A new Coffee County Judicial Commissioner took his oath of office on Wednesday, May 22.
Travis Reed, a former reserve deputy for the Coffee County Sheriff Department, accepted the task of becoming a judicial commissioner and, on his first day, he signed his first warrant.
“I really think one of the most fundamental things a society can have is their criminal justice system – that’s what makes it a safe place to stay,” Reed said.
Reed, a Manchester native and a CHS graduate of 2005, started his career in law enforcement in the sheriff department. His aspirations began in 2004 after his friend Dustin Holder died.
“My best friend, we called each other brothers, he was murdered when we were 16,” Reed revealed.
He explained he and Holder got into a fight two weeks before he died over what kind of people Holder wanted to hang out with and Holder showing an interest in drugs. The two didn’t see each other for two weeks after that fight. Then, Holder passed away.
“It’s definitely made me appreciate life,” Reed said. “I really try to wake up and be the best person I can be every day.”
Though Holder’s death was ruled as an accidental suicide, Reed knew he needed to do something to prevent another teenage death.
“After that, I thought maybe I could make a difference,” he said. “Not just for him – to maybe instill justice wasn’t overlooked for someone else. In turn, I guess it is giving him justice.”
He entered the reserve deputy program until it was suspended under Sheriff Chad Partin’s administration for a few months. Once the program was reinstated in December 2018, he rejoined and learned about the job opening for judicial commissioner.
“I just wanted to be a patrolman. This just kind of landed at my feet,” Reed said.
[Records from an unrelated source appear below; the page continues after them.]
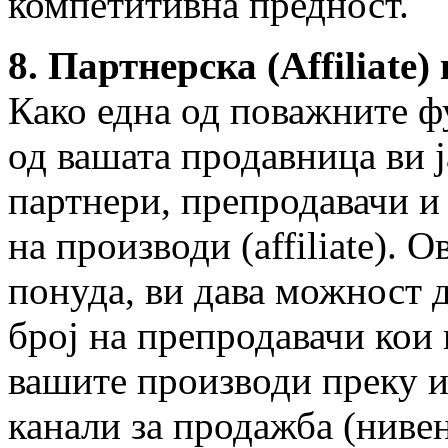
компетитивна предност.
8. Партнерска (Affiliate
Како една од поважните 
од вашата продавница ви 
партнери, препродавачи и
на производи (affiliate). 
понуда, ви дава можност 
број на препродавачи кои 
вашите производи преку и
канали за продажба (нивен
On the day he took oath, May 22, he stood next to Judge Craig Johnson, someone he’s known since Reed was 10 years old. Reed and Johnson used to help him with Old Timers Day and remembers riding the mule with him.
“To actually take that oath from a man of that stature” hit Reed hard, he said. He was not only going to be writing warrants, setting bonds, and holding extradition hearings, he was walking where the giants of Coffee County previously walked, Reed explained.
“It’s pretty cool. I’m really deeply honored and humbled at that appointment,” Reed said.
He hopes to uphold the law and be as fair and impartial as possible while in the role. He quoted Pastor Sunday Adelaja, the founder and senior pastor of the Embassy of the Blessed Kingdom of God for All Nations: “Those who are men in God’s eyes would live and die for the promotion of equity, fairness and impartiality.”
Reed added, “I believe in fairness, I believe that no man is greater than the next no matter what kind of shoes that you’re wearing. I just believe God appointed judges and men of stature in the community to uphold justice and to make the community a better place to live and safer for everyone inside of the walls of it.”
Reed joins six other judicial commissioners, including department head Bobby Trail.